╭─ Material provided
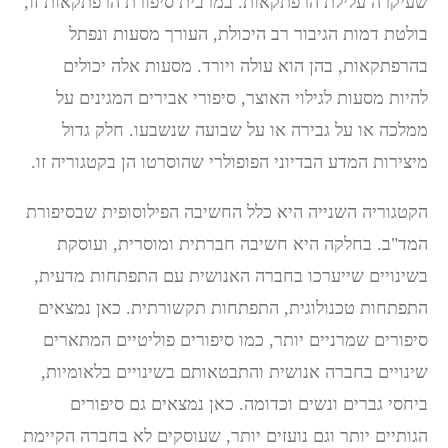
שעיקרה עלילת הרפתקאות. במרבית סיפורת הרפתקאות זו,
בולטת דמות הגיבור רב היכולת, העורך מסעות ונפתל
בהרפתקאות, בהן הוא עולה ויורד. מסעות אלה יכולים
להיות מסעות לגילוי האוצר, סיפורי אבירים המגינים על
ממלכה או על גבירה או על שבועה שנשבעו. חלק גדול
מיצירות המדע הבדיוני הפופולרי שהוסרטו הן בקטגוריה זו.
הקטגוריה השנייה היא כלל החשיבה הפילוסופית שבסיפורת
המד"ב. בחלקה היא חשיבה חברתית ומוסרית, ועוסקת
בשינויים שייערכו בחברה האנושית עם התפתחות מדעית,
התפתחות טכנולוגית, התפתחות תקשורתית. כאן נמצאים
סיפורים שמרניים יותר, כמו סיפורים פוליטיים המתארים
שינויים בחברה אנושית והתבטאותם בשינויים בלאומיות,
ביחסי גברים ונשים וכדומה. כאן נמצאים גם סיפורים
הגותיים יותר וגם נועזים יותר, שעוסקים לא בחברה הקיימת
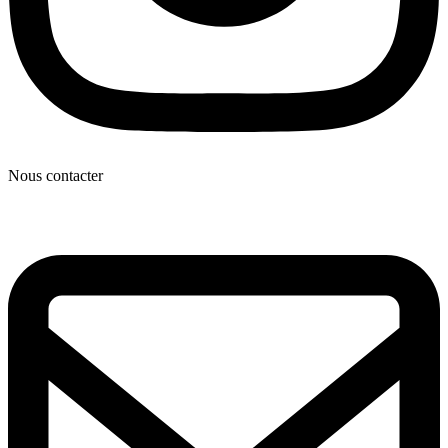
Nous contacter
╰─
╭─ Material provided
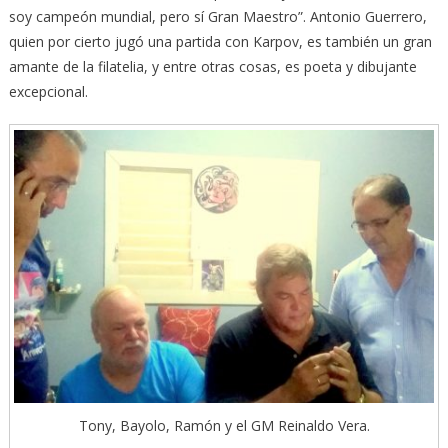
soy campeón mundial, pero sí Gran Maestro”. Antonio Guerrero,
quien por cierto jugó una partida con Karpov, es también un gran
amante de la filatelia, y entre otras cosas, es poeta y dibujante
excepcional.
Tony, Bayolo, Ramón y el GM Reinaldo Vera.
╰─
- Problem statement
Copy from the entries only those lines that hold the word "מסעות".

- Solution for this exercise
בולטת דמות הגיבור רב היכולת, העורך מסעות ונפתל
בהרפתקאות, בהן הוא עולה ויורד. מסעות אלה יכולים
להיות מסעות לגילוי האוצר, סיפורי אבירים המגינים על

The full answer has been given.